The records below are to be restated word for word; their pictures are not.

Page-level text extractions

===============

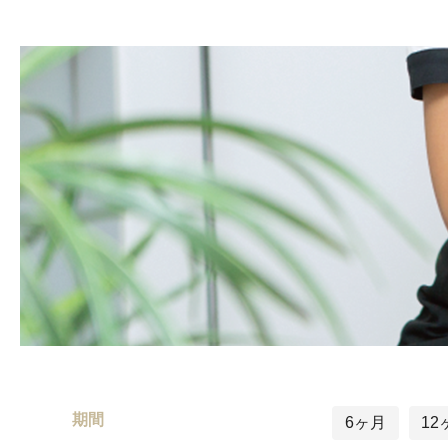
期間
6ヶ月
12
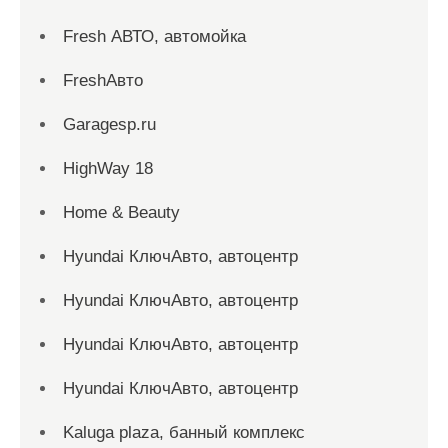
Fresh АВТО, автомойка
FreshАвто
Garagesp.ru
HighWay 18
Home & Beauty
Hyundai КлючАвто, автоцентр
Hyundai КлючАвто, автоцентр
Hyundai КлючАвто, автоцентр
Hyundai КлючАвто, автоцентр
Kaluga plaza, банный комплекс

===============

▶ _Exercise response_
期間
6ヶ月
12
Fresh АВТО, автомойка
FreshАвто
Garagesp.ru
HighWay 18
Home & Beauty
Hyundai КлючАвто, автоцентр
Hyundai КлючАвто, автоцентр
Hyundai КлючАвто, автоцентр
Hyundai КлючАвто, автоцентр
Kaluga plaza, банный комплекс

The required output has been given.